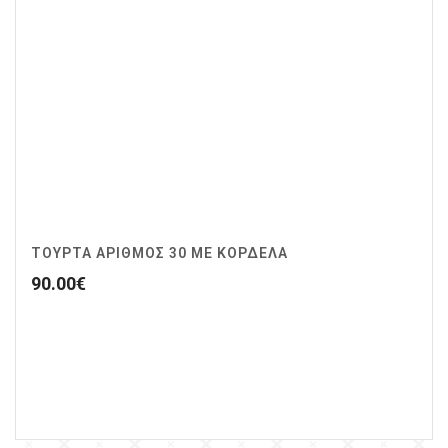
ΤΟΥΡΤΑ ΑΡΙΘΜΟΣ 30 ΜΕ ΚΟΡΔΕΛΑ
90.00
€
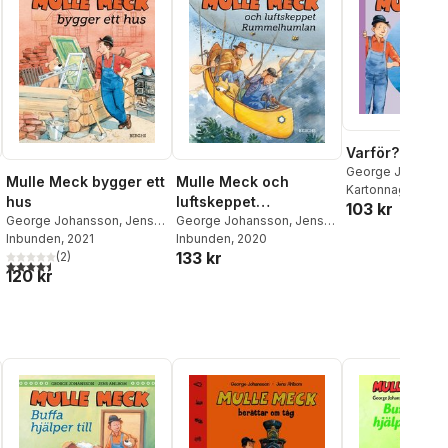
Varför?
George Johanss
Mulle Meck bygger ett
Mulle Meck och
Kartonnage
, 202
hus
luftskeppet
103 kr
George Johansson
,
Jens
Rummelhumlan
George Johansson
,
Jens
Ahlbom
Inbunden
, 2021
Ahlbom
Inbunden
, 2020
133 kr
(
2
)
al röster:
4,5
utav 5 stjärnor. Totalt antal röster:
120 kr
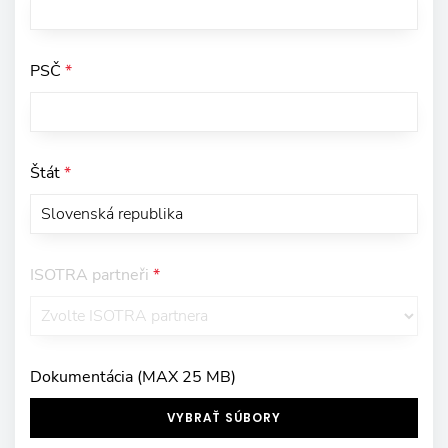
PSČ
*
Štát
*
ISOTRA partneři
*
Dokumentácia (MAX 25 MB)
VYBRAŤ SÚBORY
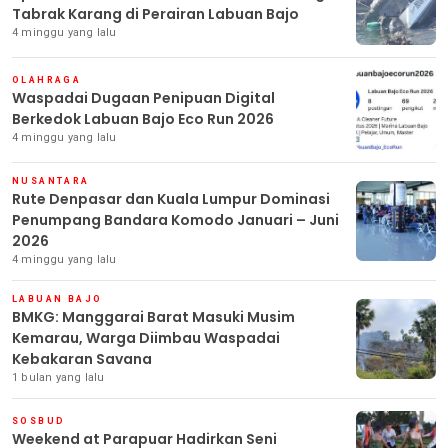
Tabrak Karang di Perairan Labuan Bajo
4 minggu yang lalu
OLAHRAGA
Waspadai Dugaan Penipuan Digital
Berkedok Labuan Bajo Eco Run 2026
4 minggu yang lalu
NUSANTARA
Rute Denpasar dan Kuala Lumpur Dominasi
Penumpang Bandara Komodo Januari – Juni
2026
4 minggu yang lalu
LABUAN BAJO
BMKG: Manggarai Barat Masuki Musim
Kemarau, Warga Diimbau Waspadai
Kebakaran Savana
1 bulan yang lalu
SOSBUD
Weekend at Parapuar Hadirkan Seni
● ● ●
→ **YOUR INSTRUCTIONS**: Copy everything in the listing above exactly except the pictures.

→ **ANSWER BELOW**:
ΤΟΥΡΤΑ ΑΡΙΘΜΟΣ 30 ΜΕ ΚΟΡΔΕΛΑ
90.00
€
Varför?
George Johanss
Mulle Meck bygger ett
Mulle Meck och
Kartonnage
, 202
hus
luftskeppet
103 kr
George Johansson
,
Jens
Rummelhumlan
George Johansson
,
Jens
Ahlbom
Inbunden
, 2021
Ahlbom
Inbunden
, 2020
133 kr
(
2
)
al röster:
4,5
utav 5 stjärnor. Totalt antal röster:
120 kr
PSČ
*
Štát
*
ISOTRA partneři
*
Dokumentácia (MAX 25 MB)
VYBRAŤ SÚBORY
Tabrak Karang di Perairan Labuan Bajo
4 minggu yang lalu
OLAHRAGA
Waspadai Dugaan Penipuan Digital
Berkedok Labuan Bajo Eco Run 2026
4 minggu yang lalu
NUSANTARA
Rute Denpasar dan Kuala Lumpur Dominasi
Penumpang Bandara Komodo Januari – Juni
2026
4 minggu yang lalu
LABUAN BAJO
BMKG: Manggarai Barat Masuki Musim
Kemarau, Warga Diimbau Waspadai
Kebakaran Savana
1 bulan yang lalu
SOSBUD
Weekend at Parapuar Hadirkan Seni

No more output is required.